Chapter 5 Genre Classification — An NLP approach
There may be marked differences between the musical features of country and rock songs, but to utilize audio features by themself would ignore another important aspect of music: the lyrics. Lyrics contain information that the audio features may not. Lyrics may betray the feeling that the sound may portray. We can use natural language processing (NLP) techniques on the song lyrics to quantify song lyrics. This will enable us to identify the sentiment of a song based on it’s lyrics alongside of the mood that is set by its tone. In addition we are able to identify clusters of related words, as we will later see.
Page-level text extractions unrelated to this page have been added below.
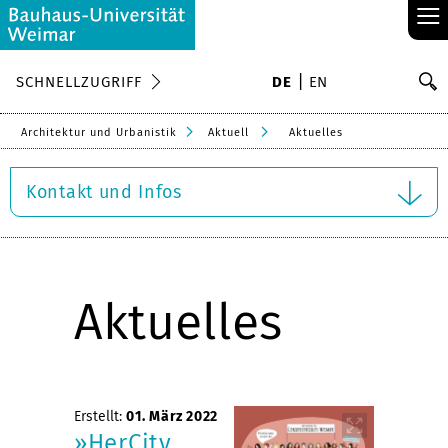
≡
S
SCHNELLZUGRIFF
DE
EN
Su
Architektur und Urbanistik
Aktuell
Aktuelles
Kontakt und Infos
Aktuelles
Erstellt:
01. März 2022
»HerCity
All of these techniques can be used to distinguish songs, artists, and genres from one and another.
The following will outline a process for creating clusters of related words and using them as a basis for a lyric based genre classification model.
To do this we will use three additional packages:
genius
: acquiring song lyricstidytext
: text mining with tidy toolstopicmodels
: package containing R implementations of topic models
In order to best understand the following code I recommend reading Tidy Text Mining by Julia Silge and David Robinson.
From here we frame the issue of genre classification as one of language rather than strict musical features. In creating this model we are attempting to see if there are linguistic differences between the lyrics of rock and country songs that can be captured, quantified, and classified using NLP and predictive modeling.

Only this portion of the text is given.